Par jugement du 1er juin 2018, le tribunal de commerce de Lille Métropole a prononcé la clôture de la procédure de liquidation judiciaire pour insuffisance d’actif.

Par jugement du 22 novembre 2022, tribunal judiciaire de Lille a :

débouté M. et Mme [J] de l’ensemble de leurs demandes ;

débouté la société CA Consumer Finance Département Sofinco de sa demande de paiement du capital restant dû au jour du premier impayé ;

condamné M. et Mme [J] solidairement aux dépens ;

débouté M. et Mme [J] ainsi que la société CA Consumer Finance Département Sofinco de leurs demandes au titre de l’article 700 du code de procédure civile ;

ordonné l’exécution provisoire de la décision.
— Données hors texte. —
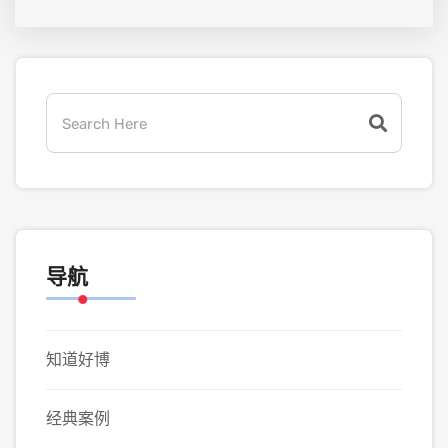
导航
知道好博
经典案例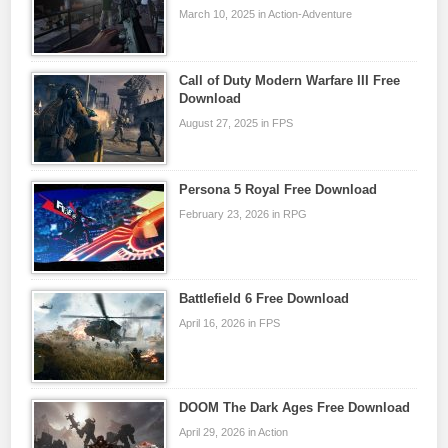
March 10, 2025 in Action-Adventure
Call of Duty Modern Warfare III Free
Download
August 27, 2025 in FPS
Persona 5 Royal Free Download
February 23, 2026 in RPG
Battlefield 6 Free Download
April 16, 2026 in FPS
DOOM The Dark Ages Free Download
April 29, 2026 in Action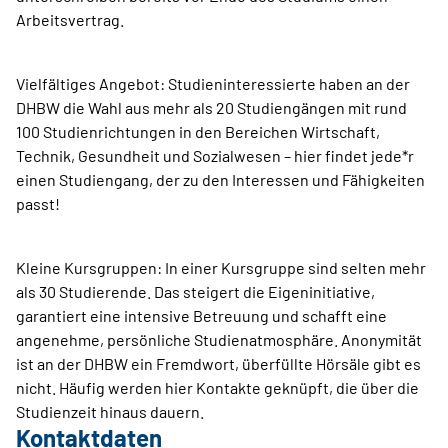
Arbeitsvertrag.
Vielfältiges Angebot: Studieninteressierte haben an der
DHBW die Wahl aus mehr als 20 Studiengängen mit rund
100 Studienrichtungen in den Bereichen Wirtschaft,
Technik, Gesundheit und Sozialwesen – hier findet jede*r
einen Studiengang, der zu den Interessen und Fähigkeiten
passt!
Kleine Kursgruppen: In einer Kursgruppe sind selten mehr
als 30 Studierende. Das steigert die Eigeninitiative,
garantiert eine intensive Betreuung und schafft eine
angenehme, persönliche Studienatmosphäre. Anonymität
ist an der DHBW ein Fremdwort, überfüllte Hörsäle gibt es
nicht. Häufig werden hier Kontakte geknüpft, die über die
Studienzeit hinaus dauern.
Kontaktdaten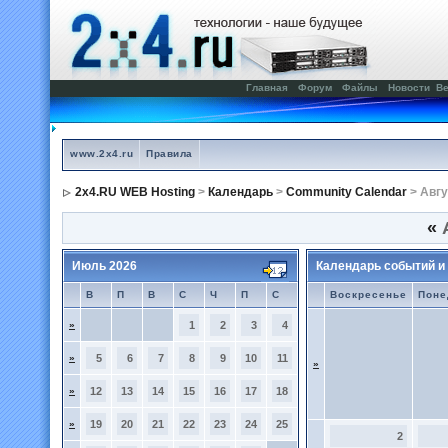
Главная
Форум
Файлы
Новости
Ве
www.2x4.ru
Правила
2x4.RU WEB Hosting
>
Календарь
>
Community Calendar
> Авгу
«
А
Июль 2026
Календарь событий и
В
П
В
С
Ч
П
С
Воскресенье
Поне
»
1
2
3
4
»
5
6
7
8
9
10
11
»
»
12
13
14
15
16
17
18
»
19
20
21
22
23
24
25
2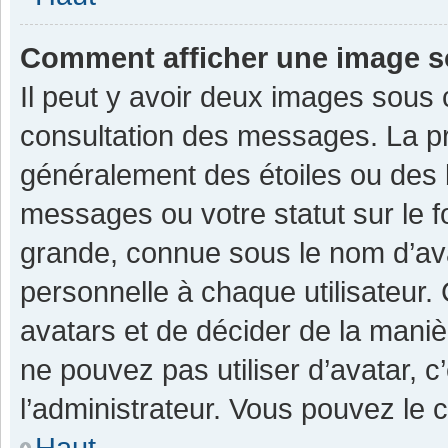
Comment afficher une image 
Il peut y avoir deux images sous 
consultation des messages. La pr
généralement des étoiles ou des 
messages ou votre statut sur le 
grande, connue sous le nom d’av
personnelle à chaque utilisateur. C
avatars et de décider de la manièr
ne pouvez pas utiliser d’avatar, c
l’administrateur. Vous pouvez le 
Haut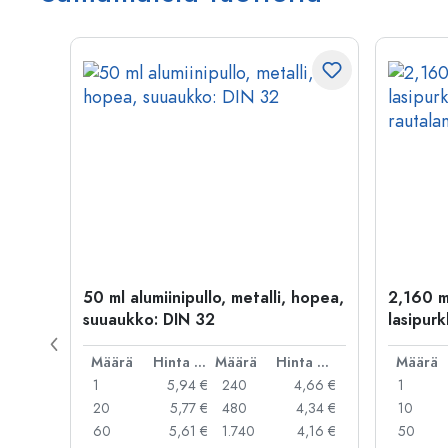
50 ml alumiinipullo, metalli, hopea,
2,160 m
suuaukko: DIN 32
lasipurk
rautalan
Hinta per kpl
Määrä
Hinta per kpl
Määrä
Hinta per kpl
Määrä
,99 €
1
5,94 €
240
4,66 €
1
,95 €
20
5,77 €
480
4,34 €
10
,91 €
60
5,61 €
1.740
4,16 €
50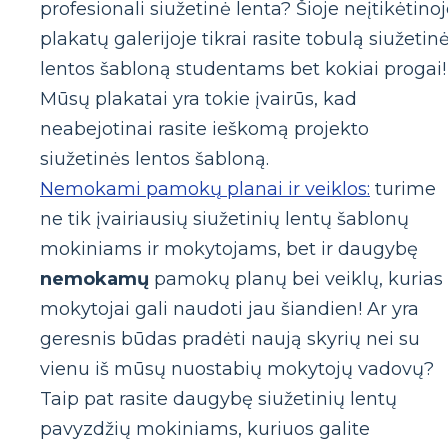
profesionali siužetinė lenta? Šioje neįtikėtino
plakatų galerijoje tikrai rasite tobulą siužetin
lentos šabloną studentams bet kokiai progai!
Mūsų plakatai yra tokie įvairūs, kad
neabejotinai rasite ieškomą projekto
siužetinės lentos šabloną.
Nemokami pamokų planai ir veiklos:
turime
ne tik įvairiausių siužetinių lentų šablonų
mokiniams ir mokytojams, bet ir daugybę
nemokamų
pamokų planų bei veiklų, kurias
mokytojai gali naudoti jau šiandien! Ar yra
geresnis būdas pradėti naują skyrių nei su
vienu iš mūsų nuostabių mokytojų vadovų?
Taip pat rasite daugybę siužetinių lentų
pavyzdžių mokiniams, kuriuos galite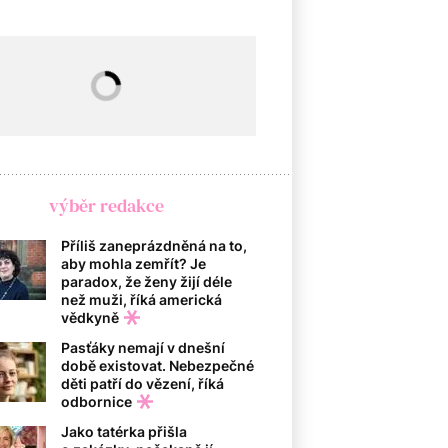
výběr redakce
Příliš zaneprázdněná na to,
aby mohla zemřít? Je
paradox, že ženy žijí déle
než muži, říká americká
vědkyně
Pasťáky nemají v dnešní
době existovat. Nebezpečné
děti patří do vězení, říká
odbornice
Jako tatérka přišla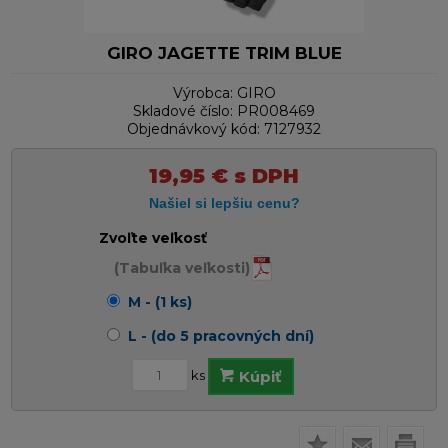
GIRO JAGETTE TRIM BLUE
Výrobca:
GIRO
Skladové číslo:
PR008469
Objednávkový kód:
7127932
19,95
€
s DPH
Zvoľte veľkosť
(Tabuľka veľkosti)
M - (1 ks)
L - (do 5 pracovných dní)
ks
Kúpiť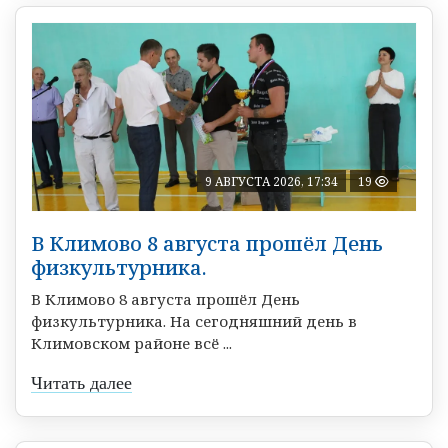
9 АВГУСТА 2026, 17:34
19
В Климово 8 августа прошёл День
физкультурника.
В Климово 8 августа прошёл День
физкультурника. На сегодняшний день в
Климовском районе всё ...
Читать далее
Par déclaration reçue au greffe le 30 janvier 2023, M. et Mme [J] a interjeté appel des chefs du jugement les ayants déboutés de leurs demandes et condamnés aux dépens.

Par requête du 5 juillet 2023, les appelants ont saisi M. le Premier Président afin qu’il désigne un mandataire ad hoc aux fins de représenter la SARL Valentin Despierre.

Par ordonnance de 28 août 2023, Me [T] [I] a été désigné en qualité de mandataire ad hoc de la SARL Valentin Despierre.

Aux termes de leurs dernières conclusions déposées au greffe le 9 février 2024, M. et Mme [J] demandent à la cour, au visa des articles 1134 et suivants du code civil, des articles L. 311-32 et L. 312-48 du code de la consommation, de :

réformer le jugement entrepris en toutes ses dispositions ;

débouter la SA CA Consumer Finance de sa demande tendant à dire et juger que les conditions de résolution du contrat principal de prestations de services conclu avec la SARL Valentin Despierre ne sont pas réunies et qu’en conséquence le contrat de crédit affecté conclu par M. et Mme [J] n’est pas résolu.

débouter la SA CA Consumer Finance de sa demande tendant à débouter M. et Mme [J] de l’intégralité de leurs prétentions, demandes, fins et conclusions telles que formulées à l’encontre de la SA CA Consumer Finance.

débouter la SA CA Consumer Finance de sa demande tendant ordonner à M. et Mme [J] de poursuivre le règlement des échéances du prêt entre les mains de la SA CA Consumer Finance conformément aux stipulations du contrat de crédit affecté accepté par ses soins le 03 novembre 2015 et ce, jusqu’au plus parfait paiement.

Statuant à nouveau,

réformer les dispositions du jugement rejetant la demande de résolution du marché de travaux et statuant à nouveau prononcer l’annulation du marché de travaux qui a été régularisé entre la SARL Valentin Despierre et M. et Mme [J].

réformer les dispositions du jugement rejetant la demande tendant à la résolution du marché de travaux conclu avec la SARL Valentin Despierre ; et statuant à nouveau prononcer l’annulation du marché de travaux qui a été régularisé entre la SARL Valentin Despierre et M. et Mme [J] en raison de l’importance des malfaçons et du fait que la SARL Valentin Despierre n’a pas respecté ses obligations contractuelles.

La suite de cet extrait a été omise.